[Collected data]
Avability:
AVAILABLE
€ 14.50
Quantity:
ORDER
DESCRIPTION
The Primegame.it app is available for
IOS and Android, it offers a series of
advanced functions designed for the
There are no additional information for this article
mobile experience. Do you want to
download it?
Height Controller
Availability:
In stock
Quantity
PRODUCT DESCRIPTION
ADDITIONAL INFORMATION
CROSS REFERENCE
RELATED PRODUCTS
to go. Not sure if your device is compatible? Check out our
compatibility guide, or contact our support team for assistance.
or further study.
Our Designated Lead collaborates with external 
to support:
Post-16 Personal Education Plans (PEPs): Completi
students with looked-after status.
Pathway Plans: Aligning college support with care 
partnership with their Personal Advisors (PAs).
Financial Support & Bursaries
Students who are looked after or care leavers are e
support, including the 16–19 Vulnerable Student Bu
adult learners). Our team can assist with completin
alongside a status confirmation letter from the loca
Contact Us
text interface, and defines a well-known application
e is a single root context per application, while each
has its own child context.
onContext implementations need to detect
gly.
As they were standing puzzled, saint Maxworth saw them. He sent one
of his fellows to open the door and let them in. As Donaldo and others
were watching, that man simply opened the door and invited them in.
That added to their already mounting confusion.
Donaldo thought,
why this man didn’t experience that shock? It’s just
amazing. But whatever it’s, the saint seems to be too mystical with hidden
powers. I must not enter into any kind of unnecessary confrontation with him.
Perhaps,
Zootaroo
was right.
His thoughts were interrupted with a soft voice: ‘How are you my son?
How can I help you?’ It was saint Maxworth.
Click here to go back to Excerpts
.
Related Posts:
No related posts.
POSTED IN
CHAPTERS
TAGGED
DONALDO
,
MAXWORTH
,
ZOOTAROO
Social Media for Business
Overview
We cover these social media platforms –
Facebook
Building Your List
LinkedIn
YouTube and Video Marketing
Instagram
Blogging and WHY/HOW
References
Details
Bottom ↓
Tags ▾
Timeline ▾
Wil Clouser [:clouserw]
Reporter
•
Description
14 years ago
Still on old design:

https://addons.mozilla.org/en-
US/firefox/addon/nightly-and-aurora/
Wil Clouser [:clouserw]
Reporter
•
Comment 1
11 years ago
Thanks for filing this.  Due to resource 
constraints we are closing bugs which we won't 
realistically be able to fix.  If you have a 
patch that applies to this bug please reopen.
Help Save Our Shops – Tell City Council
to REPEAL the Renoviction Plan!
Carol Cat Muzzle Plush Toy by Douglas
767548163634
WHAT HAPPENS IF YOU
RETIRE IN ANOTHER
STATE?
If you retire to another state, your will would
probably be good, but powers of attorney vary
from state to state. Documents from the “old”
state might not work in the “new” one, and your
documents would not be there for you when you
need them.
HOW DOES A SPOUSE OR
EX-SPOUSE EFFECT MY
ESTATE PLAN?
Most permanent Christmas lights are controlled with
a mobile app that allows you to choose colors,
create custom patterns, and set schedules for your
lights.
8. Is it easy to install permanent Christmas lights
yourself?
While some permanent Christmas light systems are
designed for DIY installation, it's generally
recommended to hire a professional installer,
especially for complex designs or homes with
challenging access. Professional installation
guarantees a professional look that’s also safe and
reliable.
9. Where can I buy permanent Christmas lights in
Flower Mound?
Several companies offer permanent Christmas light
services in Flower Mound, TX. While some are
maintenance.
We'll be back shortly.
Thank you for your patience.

**What you are asked to do:** Only the lines from the one containing "especially for complex designs or homes with" to the end of the data should be printed, exactly as they stand.

**Answer to this task:**
especially for complex designs or homes with
challenging access. Professional installation
guarantees a professional look that’s also safe and
reliable.
9. Where can I buy permanent Christmas lights in
Flower Mound?
Several companies offer permanent Christmas light
services in Flower Mound, TX. While some are
maintenance.
We'll be back shortly.
Thank you for your patience.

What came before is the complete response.